Alex wrote next! “It’s so amazing to find this bottle with Lucie’s message just now,” she said, “If you come in France, we are so happy to meet you and share a little moment together.”
Flora wrote, too! “Wow, this is amazing, this bottle find by a treasure hunter 🙂 What a story to tell!” Flora added an invitation, too! I was amazed!
Stephanie, Alex, and Flora offered to meet little old me! You may as well have told me Michael Jordan was willing to hang out with me, or Ed Sheeran. In my eyes, these women are total celebrities, and personal heroes of mine. Here’s hoping I can visit someday – nothing would make me happier!
Dreaming Bigger, Stephanie & Alex Eye New Paddleboarding World Record!
Stephanie Barneix, Flora Manciet, and Alex Lux all continue to be badass women, doing hard, awesome things all the time.
Through email, Stephanie told me something truly staggering about what she and Alex have planned next…
“We are working on another crossing from Peru to French Polynesia! About 8000 KMs to raise money to help children who suffer [from] cancer!” And she sent the following link to the expedition website: www.capoptimist.com
This mission is especially close to Stephanie’s heart, because she is, herself, a cancer survivor. In fact, just 5 years before crossed the Atlantic with Alex and Flora, she was diagnosed with breast cancer. She underwent treatment, and fought as hard as you would expect her to (I don’t think she’s ever heard of “giving up”). In part, the Cap Optimist mission will show children with cancer that the disease does not have to define them. That not only is there hope of defeating the disease like Stephanie did, but there is also hope for each of them to go on to do great things in life, too.
Stephanie also sent a teaser for the expedition, with English subtitles: Cap Optimist Teaser.
If you want to donate to this worthy cause, go here!

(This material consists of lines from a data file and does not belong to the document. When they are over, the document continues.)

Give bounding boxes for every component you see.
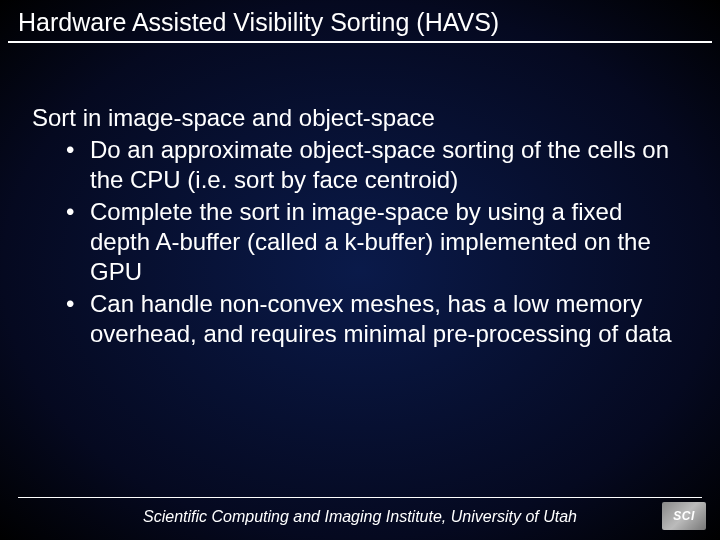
slide-body: Sort in image-space and object-space Do … [0, 43, 720, 349]
lead-text: Sort in image-space and object-space [32, 103, 688, 133]
slide-title: Hardware Assisted Visibility Sorting (HA… [8, 0, 712, 43]
footer-rule [18, 497, 702, 498]
bullet-item: Do an approximate object-space sorting o… [66, 135, 688, 195]
footer-text: Scientific Computing and Imaging Institu… [0, 508, 720, 526]
bullet-list: Do an approximate object-space sorting o… [32, 135, 688, 349]
sci-logo-icon: SCI [662, 502, 706, 530]
bullet-item: Can handle non-convex meshes, has a low … [66, 289, 688, 349]
bullet-item: Complete the sort in image-space by usin… [66, 197, 688, 287]
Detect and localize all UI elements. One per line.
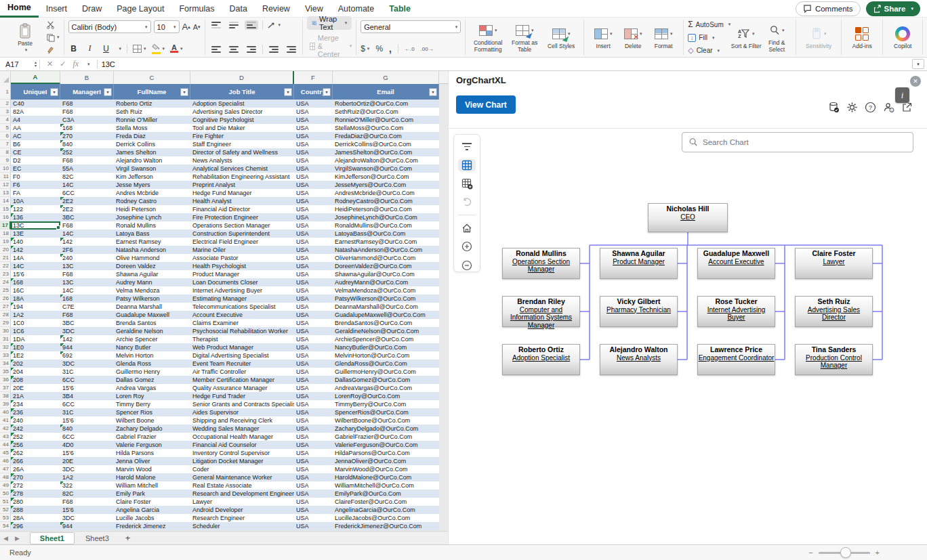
cell-D44[interactable]: Financial Aid Counselor <box>190 441 294 449</box>
decrease-decimal-icon[interactable]: .00→ <box>421 46 434 52</box>
ribbon-tab-formulas[interactable]: Formulas <box>171 0 222 18</box>
number-format-select[interactable]: General▾ <box>360 20 461 33</box>
cell-B50[interactable]: 82C <box>60 490 114 498</box>
cell-D43[interactable]: Occupational Health Manager <box>190 433 294 441</box>
ribbon-tab-draw[interactable]: Draw <box>75 0 109 18</box>
cell-F9[interactable]: USA <box>294 156 333 165</box>
cell-F31[interactable]: USA <box>294 335 333 343</box>
cell-A11[interactable]: F0 <box>11 173 60 181</box>
cell-D13[interactable]: Hedge Fund Manager <box>190 189 294 197</box>
cell-A14[interactable]: 10A <box>11 197 60 205</box>
cell-A40[interactable]: 236 <box>11 408 60 416</box>
cell-G46[interactable]: JennaOliver@OurCo.Com <box>333 457 439 465</box>
cell-A8[interactable]: CE <box>11 148 60 156</box>
cell-C42[interactable]: Zachary Delgado <box>114 425 190 433</box>
cell-B49[interactable]: 322 <box>60 481 114 490</box>
cell-F41[interactable]: USA <box>294 416 333 425</box>
cell-G31[interactable]: ArchieSpencer@OurCo.Com <box>333 335 439 343</box>
align-bottom-icon[interactable] <box>245 20 258 30</box>
cell-B44[interactable]: 4D0 <box>60 441 114 449</box>
cell-A5[interactable]: AA <box>11 124 60 132</box>
ribbon-tab-data[interactable]: Data <box>222 0 254 18</box>
cell-G41[interactable]: WilbertBoone@OurCo.Com <box>333 416 439 425</box>
cell-B48[interactable]: 1A2 <box>60 473 114 481</box>
row-header-12[interactable]: 12 <box>0 181 11 189</box>
cell-D21[interactable]: Associate Pastor <box>190 254 294 262</box>
cell-G28[interactable]: GuadalupeMaxwell@OurCo.Com <box>333 311 439 319</box>
cell-C53[interactable]: Lucille Jacobs <box>114 514 190 522</box>
cell-A43[interactable]: 252 <box>11 433 60 441</box>
cell-F32[interactable]: USA <box>294 343 333 351</box>
cell-D54[interactable]: Scheduler <box>190 522 294 530</box>
cell-G5[interactable]: StellaMoss@OurCo.Com <box>333 124 439 132</box>
cell-D34[interactable]: Event Team Recruiter <box>190 360 294 368</box>
cell-D27[interactable]: Telecommunications Specialist <box>190 303 294 311</box>
cell-F16[interactable]: USA <box>294 213 333 221</box>
italic-button[interactable]: I <box>85 43 96 53</box>
cell-A21[interactable]: 14A <box>11 254 60 262</box>
cell-A9[interactable]: D2 <box>11 156 60 165</box>
cell-A52[interactable]: 288 <box>11 506 60 514</box>
cell-G36[interactable]: DallasGomez@OurCo.Com <box>333 376 439 384</box>
row-header-52[interactable]: 52 <box>0 506 11 514</box>
cell-F38[interactable]: USA <box>294 392 333 400</box>
cell-C34[interactable]: Glenda Ross <box>114 360 190 368</box>
cell-D10[interactable]: Analytical Services Chemist <box>190 165 294 173</box>
cell-C27[interactable]: Deanna Marshall <box>114 303 190 311</box>
row-header-8[interactable]: 8 <box>0 148 11 156</box>
cell-G16[interactable]: JosephineLynch@OurCo.Com <box>333 213 439 221</box>
cell-A24[interactable]: 168 <box>11 278 60 286</box>
row-header-53[interactable]: 53 <box>0 514 11 522</box>
cell-F22[interactable]: USA <box>294 262 333 270</box>
cell-B21[interactable]: 240 <box>60 254 114 262</box>
cell-B5[interactable]: 168 <box>60 124 114 132</box>
cell-A53[interactable]: 28A <box>11 514 60 522</box>
row-header-3[interactable]: 3 <box>0 108 11 116</box>
cell-A7[interactable]: B6 <box>11 140 60 148</box>
cell-F10[interactable]: USA <box>294 165 333 173</box>
row-header-38[interactable]: 38 <box>0 392 11 400</box>
ribbon-tab-table[interactable]: Table <box>382 0 418 18</box>
cell-F51[interactable]: USA <box>294 498 333 506</box>
cell-A6[interactable]: AC <box>11 132 60 140</box>
cell-D14[interactable]: Health Analyst <box>190 197 294 205</box>
org-node-roberto-ortiz[interactable]: Roberto OrtizAdoption Specialist <box>502 344 580 375</box>
cell-C11[interactable]: Kim Jefferson <box>114 173 190 181</box>
row-header-2[interactable]: 2 <box>0 100 11 108</box>
cell-G43[interactable]: GabrielFrazier@OurCo.Com <box>333 433 439 441</box>
row-header-36[interactable]: 36 <box>0 376 11 384</box>
cell-C12[interactable]: Jesse Myers <box>114 181 190 189</box>
sheet-nav-left-icon[interactable]: ◀ <box>0 535 12 542</box>
cell-C39[interactable]: Timmy Berry <box>114 400 190 408</box>
cell-styles-button[interactable]: ▾ Cell Styles <box>543 24 579 50</box>
row-header-24[interactable]: 24 <box>0 278 11 286</box>
cell-G38[interactable]: LorenRoy@OurCo.Com <box>333 392 439 400</box>
cell-A29[interactable]: 1C0 <box>11 319 60 327</box>
cell-D26[interactable]: Estimating Manager <box>190 295 294 303</box>
cell-G50[interactable]: EmilyPark@OurCo.Com <box>333 490 439 498</box>
cell-F34[interactable]: USA <box>294 360 333 368</box>
zoom-out-icon[interactable]: − <box>808 548 812 557</box>
row-header-17[interactable]: 17 <box>0 221 11 230</box>
cell-G15[interactable]: HeidiPeterson@OurCo.Com <box>333 205 439 213</box>
cell-A18[interactable]: 13E <box>11 230 60 238</box>
cell-C17[interactable]: Ronald Mullins <box>114 221 190 230</box>
cell-B20[interactable]: 2F6 <box>60 246 114 254</box>
row-header-51[interactable]: 51 <box>0 498 11 506</box>
cell-F5[interactable]: USA <box>294 124 333 132</box>
wrap-text-button[interactable]: Wrap Text▾ <box>307 16 352 30</box>
comments-button[interactable]: Comments <box>796 1 861 16</box>
row-header-4[interactable]: 4 <box>0 116 11 124</box>
cell-F28[interactable]: USA <box>294 311 333 319</box>
cell-G9[interactable]: AlejandroWalton@OurCo.Com <box>333 156 439 165</box>
cell-F7[interactable]: USA <box>294 140 333 148</box>
cell-B32[interactable]: 944 <box>60 343 114 351</box>
cell-D18[interactable]: Construction Superintendent <box>190 230 294 238</box>
cell-A51[interactable]: 280 <box>11 498 60 506</box>
zoom-in-icon[interactable]: + <box>876 548 880 557</box>
cell-C2[interactable]: Roberto Ortiz <box>114 100 190 108</box>
cell-F43[interactable]: USA <box>294 433 333 441</box>
cell-D40[interactable]: Aides Supervisor <box>190 408 294 416</box>
cell-F17[interactable]: USA <box>294 221 333 230</box>
cell-D50[interactable]: Research and Development Engineer <box>190 490 294 498</box>
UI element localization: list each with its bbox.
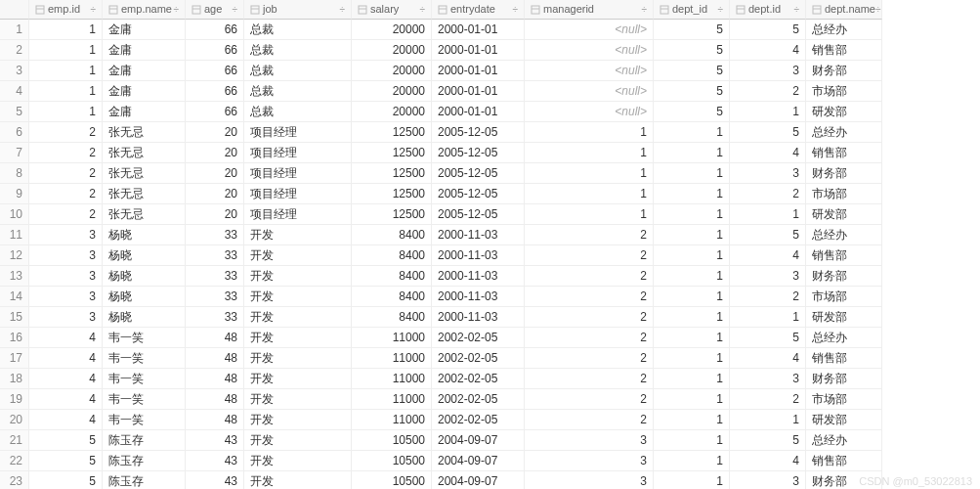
- cell-emp_name[interactable]: 韦一笑: [103, 348, 186, 369]
- cell-job[interactable]: 总裁: [244, 102, 352, 122]
- cell-entrydate[interactable]: 2004-09-07: [432, 451, 525, 471]
- cell-job[interactable]: 项目经理: [244, 184, 352, 204]
- cell-rownum[interactable]: 2: [0, 40, 29, 61]
- sort-indicator-icon[interactable]: ÷: [642, 5, 648, 15]
- cell-dept_id2[interactable]: 2: [730, 81, 806, 102]
- cell-age[interactable]: 43: [186, 451, 244, 471]
- cell-dept_name[interactable]: 市场部: [806, 389, 882, 410]
- cell-managerid[interactable]: <null>: [525, 102, 654, 122]
- cell-emp_id[interactable]: 1: [29, 102, 103, 122]
- cell-job[interactable]: 开发: [244, 410, 352, 430]
- cell-dept_id2[interactable]: 5: [730, 430, 806, 451]
- cell-job[interactable]: 开发: [244, 389, 352, 410]
- cell-job[interactable]: 开发: [244, 287, 352, 307]
- cell-emp_id[interactable]: 1: [29, 61, 103, 81]
- cell-salary[interactable]: 11000: [352, 410, 432, 430]
- cell-dept_id[interactable]: 5: [654, 81, 730, 102]
- cell-emp_name[interactable]: 杨晓: [103, 307, 186, 328]
- cell-dept_id2[interactable]: 3: [730, 471, 806, 489]
- cell-managerid[interactable]: 2: [525, 245, 654, 266]
- cell-dept_id[interactable]: 1: [654, 471, 730, 489]
- cell-managerid[interactable]: <null>: [525, 81, 654, 102]
- cell-salary[interactable]: 8400: [352, 307, 432, 328]
- cell-emp_id[interactable]: 4: [29, 369, 103, 389]
- cell-emp_name[interactable]: 韦一笑: [103, 389, 186, 410]
- cell-age[interactable]: 20: [186, 163, 244, 184]
- sort-indicator-icon[interactable]: ÷: [875, 5, 881, 15]
- cell-salary[interactable]: 12500: [352, 163, 432, 184]
- cell-rownum[interactable]: 6: [0, 122, 29, 143]
- cell-managerid[interactable]: 2: [525, 410, 654, 430]
- cell-dept_name[interactable]: 总经办: [806, 20, 882, 40]
- cell-emp_id[interactable]: 1: [29, 81, 103, 102]
- cell-age[interactable]: 66: [186, 102, 244, 122]
- col-header-age[interactable]: age÷: [186, 0, 244, 20]
- cell-dept_id2[interactable]: 4: [730, 245, 806, 266]
- cell-dept_name[interactable]: 市场部: [806, 81, 882, 102]
- cell-dept_id[interactable]: 5: [654, 102, 730, 122]
- cell-dept_id[interactable]: 1: [654, 204, 730, 225]
- cell-dept_id2[interactable]: 5: [730, 20, 806, 40]
- cell-entrydate[interactable]: 2005-12-05: [432, 163, 525, 184]
- cell-managerid[interactable]: 2: [525, 225, 654, 245]
- cell-job[interactable]: 总裁: [244, 40, 352, 61]
- cell-rownum[interactable]: 3: [0, 61, 29, 81]
- col-header-emp_name[interactable]: emp.name÷: [103, 0, 186, 20]
- cell-rownum[interactable]: 8: [0, 163, 29, 184]
- cell-age[interactable]: 33: [186, 266, 244, 287]
- cell-rownum[interactable]: 11: [0, 225, 29, 245]
- cell-age[interactable]: 20: [186, 122, 244, 143]
- cell-job[interactable]: 开发: [244, 430, 352, 451]
- cell-salary[interactable]: 10500: [352, 451, 432, 471]
- cell-age[interactable]: 66: [186, 40, 244, 61]
- cell-entrydate[interactable]: 2002-02-05: [432, 369, 525, 389]
- cell-salary[interactable]: 11000: [352, 369, 432, 389]
- cell-dept_id2[interactable]: 1: [730, 204, 806, 225]
- cell-salary[interactable]: 11000: [352, 328, 432, 348]
- cell-salary[interactable]: 8400: [352, 225, 432, 245]
- cell-salary[interactable]: 12500: [352, 143, 432, 163]
- cell-entrydate[interactable]: 2002-02-05: [432, 348, 525, 369]
- cell-emp_id[interactable]: 2: [29, 122, 103, 143]
- cell-dept_name[interactable]: 研发部: [806, 102, 882, 122]
- sort-indicator-icon[interactable]: ÷: [91, 5, 97, 15]
- cell-dept_id[interactable]: 1: [654, 348, 730, 369]
- cell-emp_name[interactable]: 金庸: [103, 102, 186, 122]
- cell-dept_name[interactable]: 财务部: [806, 61, 882, 81]
- cell-emp_name[interactable]: 金庸: [103, 20, 186, 40]
- cell-managerid[interactable]: 2: [525, 307, 654, 328]
- cell-dept_id[interactable]: 1: [654, 184, 730, 204]
- cell-dept_id[interactable]: 1: [654, 143, 730, 163]
- cell-salary[interactable]: 11000: [352, 389, 432, 410]
- cell-managerid[interactable]: 1: [525, 184, 654, 204]
- cell-salary[interactable]: 12500: [352, 122, 432, 143]
- cell-job[interactable]: 项目经理: [244, 143, 352, 163]
- cell-entrydate[interactable]: 2000-11-03: [432, 287, 525, 307]
- sort-indicator-icon[interactable]: ÷: [420, 5, 426, 15]
- col-header-salary[interactable]: salary÷: [352, 0, 432, 20]
- cell-dept_id2[interactable]: 4: [730, 40, 806, 61]
- cell-dept_name[interactable]: 财务部: [806, 471, 882, 489]
- cell-dept_name[interactable]: 总经办: [806, 225, 882, 245]
- cell-job[interactable]: 开发: [244, 471, 352, 489]
- cell-dept_name[interactable]: 总经办: [806, 430, 882, 451]
- cell-entrydate[interactable]: 2005-12-05: [432, 184, 525, 204]
- cell-dept_id2[interactable]: 4: [730, 143, 806, 163]
- cell-dept_id[interactable]: 1: [654, 287, 730, 307]
- cell-salary[interactable]: 20000: [352, 20, 432, 40]
- col-header-emp_id[interactable]: emp.id÷: [29, 0, 103, 20]
- cell-job[interactable]: 开发: [244, 225, 352, 245]
- cell-dept_id[interactable]: 1: [654, 225, 730, 245]
- cell-managerid[interactable]: 1: [525, 143, 654, 163]
- col-header-managerid[interactable]: managerid÷: [525, 0, 654, 20]
- cell-dept_name[interactable]: 财务部: [806, 369, 882, 389]
- cell-rownum[interactable]: 10: [0, 204, 29, 225]
- sort-indicator-icon[interactable]: ÷: [718, 5, 724, 15]
- cell-salary[interactable]: 10500: [352, 430, 432, 451]
- cell-emp_id[interactable]: 1: [29, 20, 103, 40]
- cell-emp_name[interactable]: 张无忌: [103, 143, 186, 163]
- cell-dept_id[interactable]: 1: [654, 122, 730, 143]
- cell-age[interactable]: 33: [186, 245, 244, 266]
- cell-dept_id2[interactable]: 1: [730, 307, 806, 328]
- cell-job[interactable]: 总裁: [244, 20, 352, 40]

A Message in a Bottle…With a Message!
What I love about Lucie’s message in a bottle and the story it tells is quite simply this: It reminds me that there are good people everywhere, doing good things all the time. People who inspire us to do better ourselves, to believe in ourselves and each other, and to “live your dreams” as Stephanie says. To me, that’s the real “message” in this bottle. Like Lucy Robin, I am inspired by these women 🙂
I don’t know if a message in a bottle can change the world. But this one changed me! I don’t think I’ll be crossing the ocean on a paddleboard any time soon. But if Stephanie, Alex, and Flora can do that, then surely there’s something little I can do, in my own life, perhaps even today, that makes the world a little bit better… Something that says “No!” to doubt, “No,” to bickering and petty grievances. Maybe, if they can do something that hard, I can, at the very least, do something nice for someone. Pick up some litter. Help a neighbor, be kind to a friend who is feeling down. Goodness knows we all need a little grace, and there’s no one to give it to us but us.
Thank you, Stephanie Barneix, Alex Lux, Flora Manciet, and Lucie Robin for reminding me to believe in myself, and to live my dreams!